Segundo Thais, propostas pedagógicas que incentivam a aprendizagem por descoberta, experimentação e investigação também proporcionam outra visão sobre o erro, que torna-se mais um resultado da experiência e indicativo para tentar outro caminho, e o compartilhamento de ideias, que acontece a todo momento, não só ao fim do projeto.
Leo Burd, pesquisador no MIT Media Lab (EUA) e um dos coordenadores da RBAC, contribui ao defender que as construções, explorações e compartilhamentos contextualizados no âmbito da aprendizagem criativa possibilitam aos estudantes se conectarem de forma mais pessoal às temáticas da atividade, propiciando uma aprendizagem mais profunda e duradoura que vai além da sala de aula.
Pegando o exemplo dos projetos das professoras de Jaguariúna apresentados acima, Leo afirma que, não raro, a alfabetização e o aprendizado matemático são feitos de forma muito abstrata e distante da realidade dos alunos. “A aprendizagem criativa, ao trabalhar a construção de projetos concretos e significativos, ajuda os estudantes a se conectarem com o que está sendo aprendido e a enxergarem como a escrita e a matemática podem contribuir para a compreensão e a construção do mundo em que vivemos.”

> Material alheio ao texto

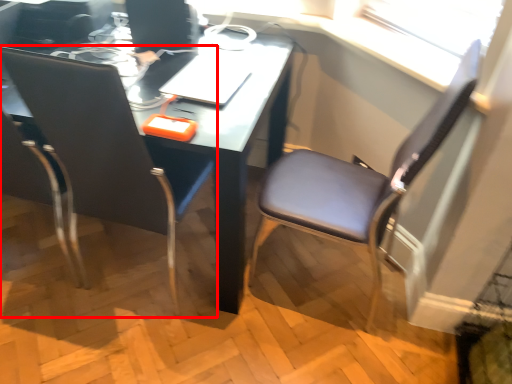 Question: Considering the relative positions of chair (annotated by the red box) and chair in the image provided, where is chair (annotated by the red box) located with respect to the staircase?

Choices:
 (A) left
 (B) right

Answer: (A) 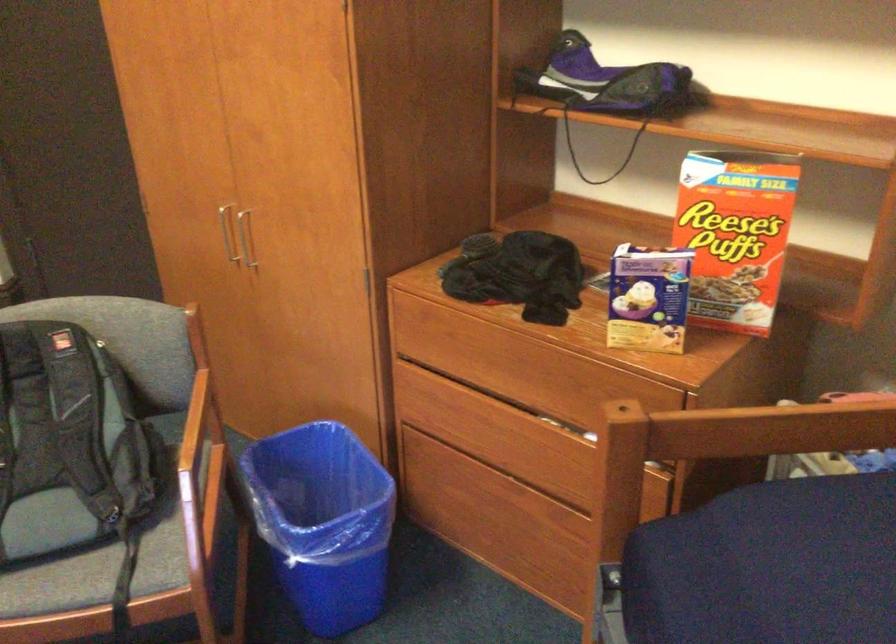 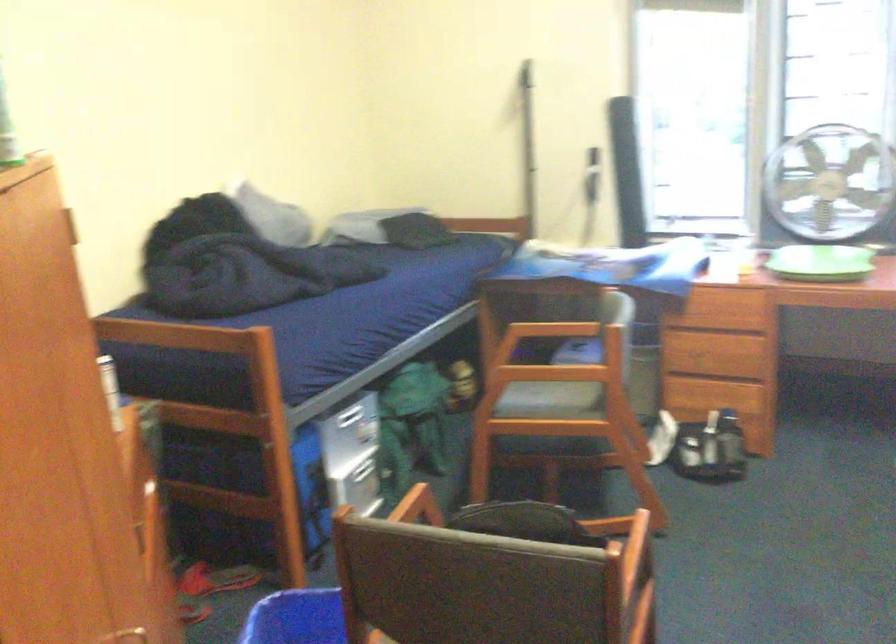 Find the pixel in the second image that matches (352,549) in the first image.

(297, 618) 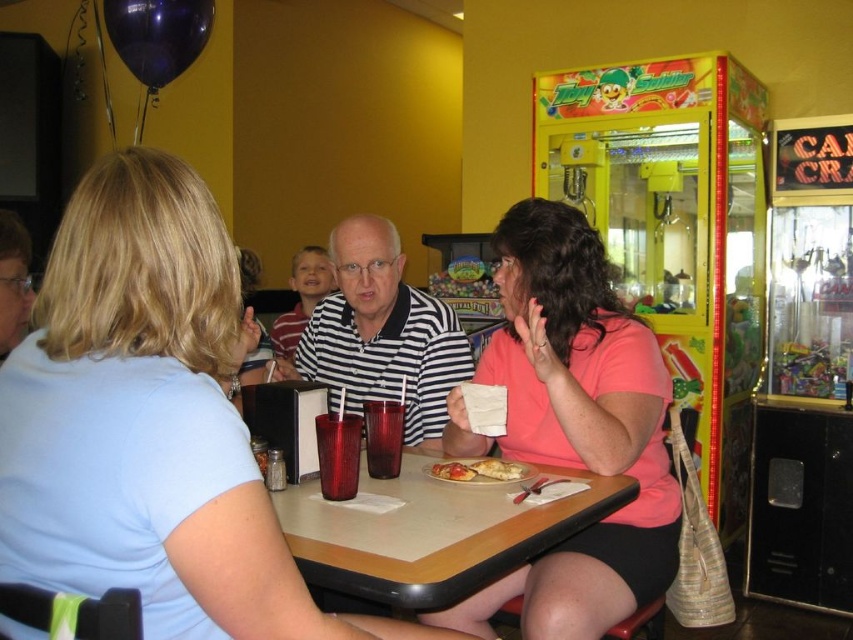 You are a waiter at the restaurant and need to place a small dessert plate between the two points indicated by the coordinates point (x=349, y=440) and point (x=488, y=470). Which point should you place the plate closer to in order to ensure it is nearer to the viewer?

You should place the dessert plate closer to point (x=349, y=440) because it is closer to the viewer than point (x=488, y=470).

You are a server at the restaurant and need to place a new drink order on the table. The drink is in a cup that is 10 cm tall. Considering the existing items on the table, will the translucent red glass at table center have enough vertical space to accommodate the new drink without it touching the golden crispy pizza slice at center?

The translucent red glass at table center is taller than the golden crispy pizza slice at center. Since the drink cup is 10 cm tall, placing it in the translucent red glass at table center would leave enough vertical space as the glass itself is taller, so the drink won???t touch the pizza slice.

You are a waiter holding a golden crispy pizza slice at center and need to serve it to the person wearing the light blue shirt at center. Can you place the pizza slice directly in front of them without it overlapping the shirt?

The light blue shirt at center might be wider than the golden crispy pizza slice at center, so there is a possibility that placing the pizza slice directly in front of them could overlap the shirt. Check the exact dimensions before placing it. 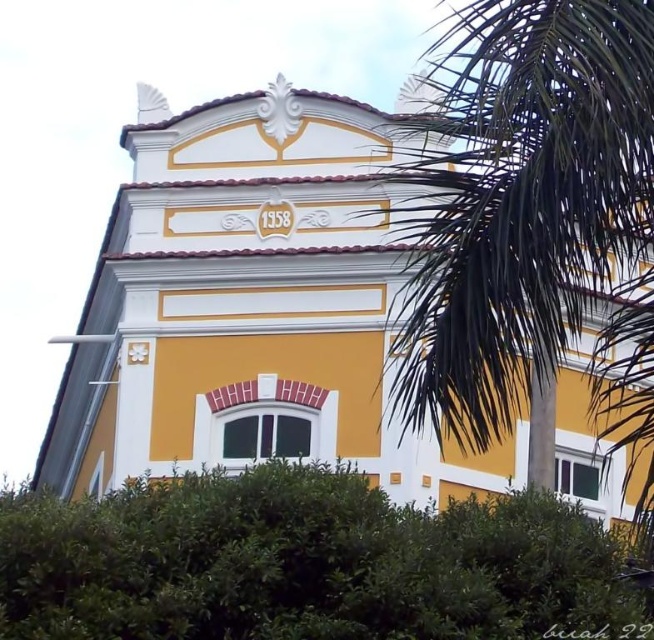 You are an architect visiting the building and want to take a photo of the yellow matte building at center and the green leafy palm tree at right. Which object should you focus on first if you want to capture both in a single frame without zooming in or out?

You should focus on the yellow matte building at center first because it is larger and more prominent than the green leafy palm tree at right, ensuring it remains the central subject while the palm tree can be included in the background or side.

You are standing in front of the yellow matte building at center and want to know if you can fit a green leafy palm tree at right next to it without overlapping. Based on their widths, can the palm tree be placed beside the building?

The yellow matte building at center is wider than the green leafy palm tree at right, so there is enough space to place the palm tree beside the building without overlapping.

You are standing in front of the building and want to take a photo that includes both point (477,240) and point (135,572). Which point should you focus on first to ensure both are in sharp focus?

You should focus on point (477,240) first because it is closer to the camera than point (135,572). This ensures the closer point is in focus, and the farther point will also be within the depth of field. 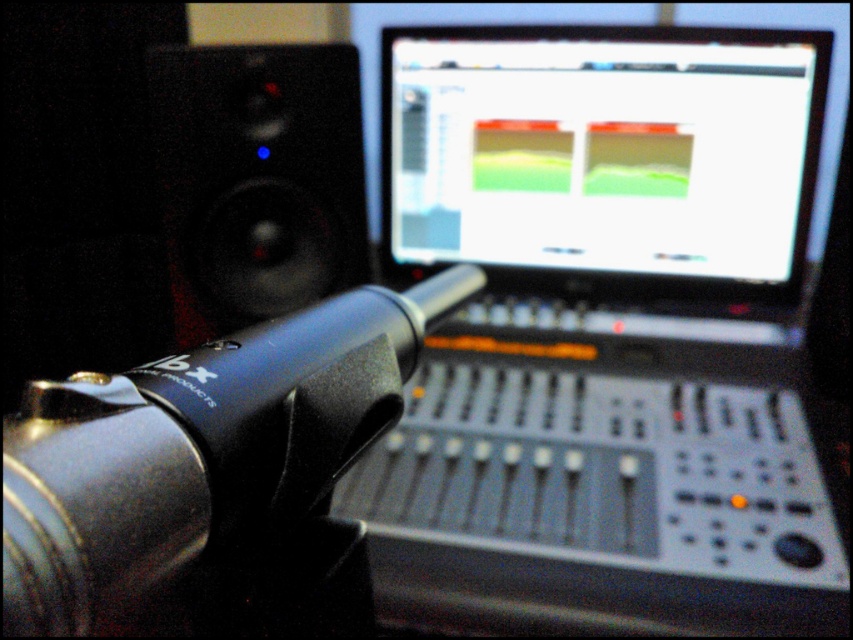 Can you confirm if matte plastic screen at upper center is positioned to the right of black matte speaker at left?

Indeed, matte plastic screen at upper center is positioned on the right side of black matte speaker at left.

Does matte plastic screen at upper center have a greater height compared to black matte speaker at left?

Incorrect, matte plastic screen at upper center's height is not larger of black matte speaker at left's.

Locate an element on the screen. The height and width of the screenshot is (640, 853). matte plastic screen at upper center is located at coordinates (602, 148).

Which is more to the left, black matte microphone at center-left or black matte speaker at left?

Positioned to the left is black matte speaker at left.

Can you confirm if black matte microphone at center-left is positioned below black matte speaker at left?

Yes.

Who is more distant from viewer, [9,611] or [265,236]?

The point [265,236] is more distant.

I want to click on black matte microphone at center-left, so click(196, 451).

Does matte plastic screen at upper center come behind black matte microphone at center-left?

Yes, matte plastic screen at upper center is further from the viewer.

You are a GUI agent. You are given a task and a screenshot of the screen. Output one action in this format:
    pyautogui.click(x=<x>, y=<y>)
    Task: Click on the matte plastic screen at upper center
    Image resolution: width=853 pixels, height=640 pixels.
    Given the screenshot: What is the action you would take?
    pyautogui.click(x=602, y=148) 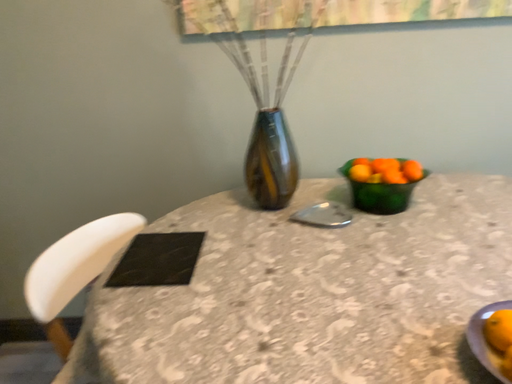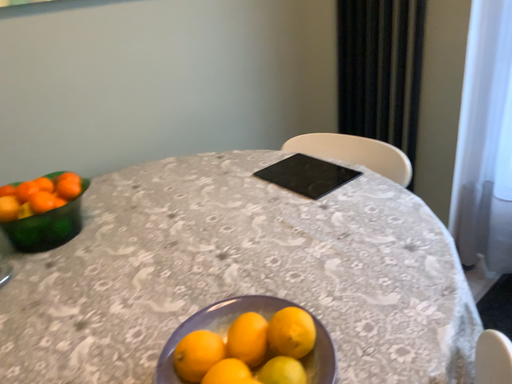 Question: Which way did the camera rotate in the video?

Choices:
 (A) rotated left
 (B) rotated right

Answer: (B) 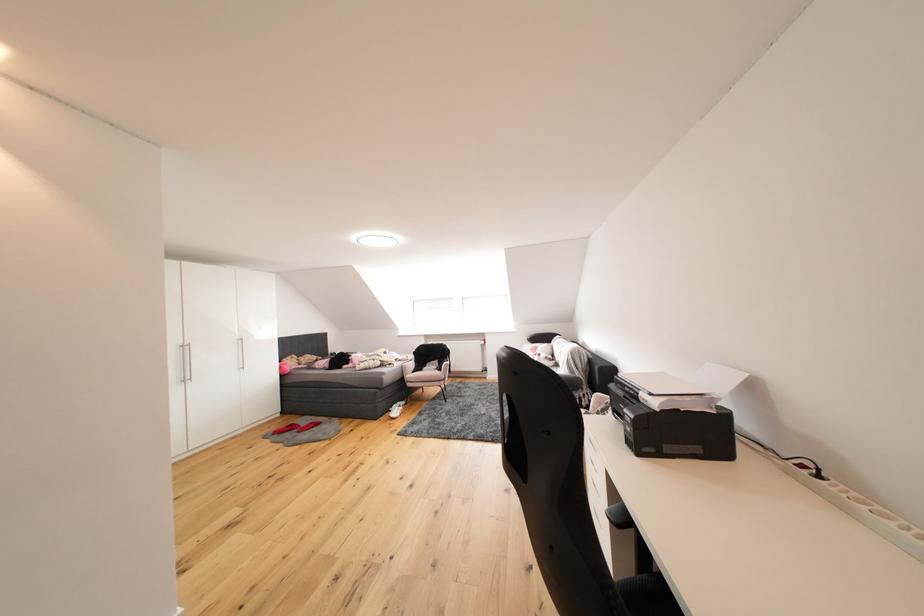 Find where to sit the chair sitting surface. Please return your answer as a coordinate pair (x, y).

(647, 594) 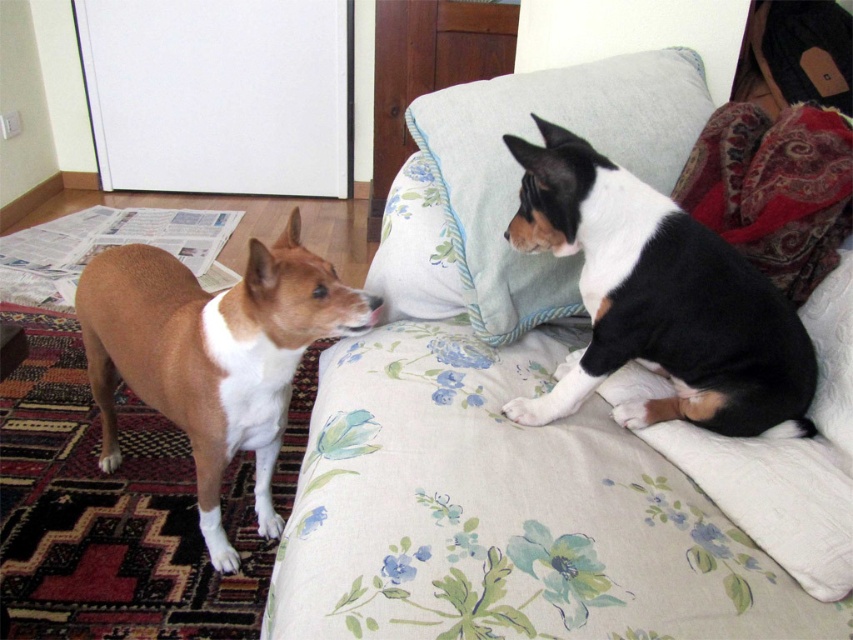 Question: Can you confirm if brown matte dog at left is bigger than fluffy fabric pillow at upper center?

Choices:
 (A) yes
 (B) no

Answer: (A)

Question: In this image, where is floral fabric couch at upper center located relative to black and white fur at upper right?

Choices:
 (A) below
 (B) above

Answer: (B)

Question: Does floral fabric couch at upper center appear under black and white fur at upper right?

Choices:
 (A) yes
 (B) no

Answer: (B)

Question: Which point is farther from the camera taking this photo?

Choices:
 (A) pyautogui.click(x=215, y=428)
 (B) pyautogui.click(x=640, y=113)
 (C) pyautogui.click(x=799, y=380)
 (D) pyautogui.click(x=379, y=620)

Answer: (B)

Question: Which object is the closest to the fluffy fabric pillow at upper center?

Choices:
 (A) brown matte dog at left
 (B) black and white fur at upper right

Answer: (B)

Question: Which is nearer to the floral fabric couch at upper center?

Trata-se, portanto, como explica Leo, de mudar a forma como as ideias são apresentadas aos estudantes, transformando a lógica de conteúdos que parecem forçados e não relevantes. Na aprendizagem criativa, os conceitos ganham outra dimensão quando podem ser explorados de forma mais livre ou como parte da construção de algo que faça sentido. “O próprio processo de criação com materiais diversos favorece o aprendizado mesmo para aqueles estudantes que têm mais dificuldade com as abordagens mais expositivas e teóricas”, exemplifica.